In my journey of healing and trying to help others, it breaks my heart to see how many women feel like they have to stay. That they don’t have any options other than to live with someone who doesn’t care about them and won’t change. They don’t even have basic respect in their lives, not to mention honor and love. Being a divorced mom was always my worst nightmare and the life I live now is one I would have never even imagined five years ago. But God doesn’t expect his fair daughters to live with abuse. God doesn’t expect us to live a life where we are constantly checking our husband’s phone, monitoring his every move, and inspecting search histories to the point where we can’t eat and we can’t sleep. This is not agency, this is not living. That was never the plan—and it will never be the plan.

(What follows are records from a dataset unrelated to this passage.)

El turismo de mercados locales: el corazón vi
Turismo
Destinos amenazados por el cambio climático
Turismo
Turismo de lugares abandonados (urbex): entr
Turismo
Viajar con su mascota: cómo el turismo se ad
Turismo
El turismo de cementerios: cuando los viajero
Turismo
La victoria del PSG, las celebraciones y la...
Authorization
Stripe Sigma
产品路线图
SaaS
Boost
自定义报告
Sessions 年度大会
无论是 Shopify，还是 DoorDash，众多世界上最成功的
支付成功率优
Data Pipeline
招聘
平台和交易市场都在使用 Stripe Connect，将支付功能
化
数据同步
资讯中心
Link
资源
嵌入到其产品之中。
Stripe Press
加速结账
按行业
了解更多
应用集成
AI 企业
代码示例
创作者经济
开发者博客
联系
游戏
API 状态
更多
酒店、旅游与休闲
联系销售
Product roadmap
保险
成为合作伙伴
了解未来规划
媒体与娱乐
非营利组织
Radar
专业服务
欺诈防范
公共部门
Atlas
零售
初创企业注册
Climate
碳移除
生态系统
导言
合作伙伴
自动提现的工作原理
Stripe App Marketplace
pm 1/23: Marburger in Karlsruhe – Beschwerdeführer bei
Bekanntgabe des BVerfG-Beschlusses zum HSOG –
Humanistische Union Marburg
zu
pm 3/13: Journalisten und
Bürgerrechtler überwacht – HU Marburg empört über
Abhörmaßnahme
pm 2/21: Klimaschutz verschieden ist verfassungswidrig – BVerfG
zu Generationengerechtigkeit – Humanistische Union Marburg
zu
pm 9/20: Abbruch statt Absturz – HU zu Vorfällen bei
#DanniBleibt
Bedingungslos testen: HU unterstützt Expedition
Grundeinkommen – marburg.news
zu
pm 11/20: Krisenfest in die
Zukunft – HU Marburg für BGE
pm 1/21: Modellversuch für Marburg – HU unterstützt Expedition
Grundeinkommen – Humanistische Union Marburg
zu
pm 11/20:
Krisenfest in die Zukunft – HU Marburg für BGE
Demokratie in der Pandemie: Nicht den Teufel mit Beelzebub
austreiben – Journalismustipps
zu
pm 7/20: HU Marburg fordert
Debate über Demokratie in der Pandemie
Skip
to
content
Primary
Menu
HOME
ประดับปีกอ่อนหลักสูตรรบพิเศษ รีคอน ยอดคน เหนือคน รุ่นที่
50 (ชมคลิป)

Don’t worry about me. I am going to figure out my health concerns, and I am going to rely on my network of genuine relationships to help me if I need it. I am going to express daily gratitude for the gift that I can live a life where the behavior of another, who is supposed to be my closest friend, impedes the Spirit in my home. Yes, life is hard, but don’t feel sorry for me. Worry and pray for the one who is so beaten down by the actions of another that she doesn’t know that she deserves more.